An einer Stelle überquerten wir einen kleinen Bach, der in den Trefflingbach mündet und wanderten auf einer Wiese weiter. Bald hatten wir Sulzbichl erreicht und setzten uns hungrig in den Schatten der Schirme. Speis und Trank holten wir von der Theke, Warmes wurde gebracht.
Bald nahmen wir unsere letzte Etappe in Angriff. Nach einem längeren Stück auf der Asphaltstraße, bogen wir, nach kurzer Überlegung, auf den Waldweg ein. Wir wussten nicht, worauf wir uns da eingelassen hatten! Der Weg ging beharrlich bergauf, war zum Teil ausgewaschen, dazu war es drückend schwül. Irgendwo querten wir eine kleine Asphaltstraße. Der Wegweiser brachte uns zum Kopfschütteln: unten bei der Abzweigung war die Gehzeit nach Puchenstuben mit 1 Stunde angegeben. Hier fand sich ein Wegweiser, der besagte, dass wir Puchenstuben in 1 Stunde und 15 Minuten erreichen würden! Wir setzten unseren Weg am Rand einer Wiese fort. Der Blick zurück ließ uns skeptisch werden: Der Himmel hinter uns war dunkelgrau geworden, hatte die Sonne aber noch nicht verdeckt.
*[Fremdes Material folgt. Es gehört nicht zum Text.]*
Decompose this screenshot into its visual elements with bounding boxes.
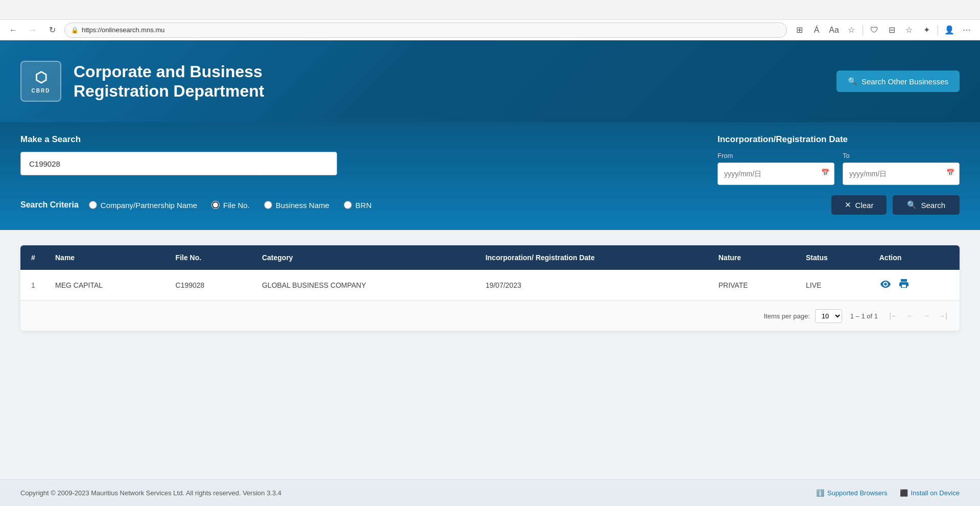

Wir hatten nun ein eher gemütliches Wegstück durch den Wald vor uns. Irgendwo hatte Robert einen Schwächeanfall, wurde von Christiana und Ernst gut begleitet.
Bald begann der Abstieg durch den Wald, wir befanden uns auf dem Planetenweg, der uns direkt nach Puchenstuben führte. Das drohende Gewitter hatte sich inzwischen verzogen.
Der Weg zum Bahnhof zog sich noch lang bergab. Wir waren in kleinen Grüppchen – schnellere und langsamere – unterwegs. Einmal hörten wir den Pfiff eines Zuges und Uschi vermutete, dass es der nach Winterbach (also „unserer“) sei, der sich gerade entfernte. Nun gut, müssen wir halt länger warten, die Mariazellerbahn fährt ja alle Stunde! Als wir endlich am Bahnhof ankamen, mussten wir feststellen, dass wir erst in 2 Stunden einen Zug haben würden. (Ausgerechnet zu dieser Zeit fährt der Zug nicht stündlich!) Christiana suchte mit Hilfe des Smartphones ein Taxiunternehmen. Nach etwa einer viertel Stunde kam ein junger Mann mit einem Kleinbus und nahm uns müde Wanderer auf. In Winterbach teilten wir uns auf die beiden Autos auf und alle Abenteurer kamen wohlbehalten zu Hause an.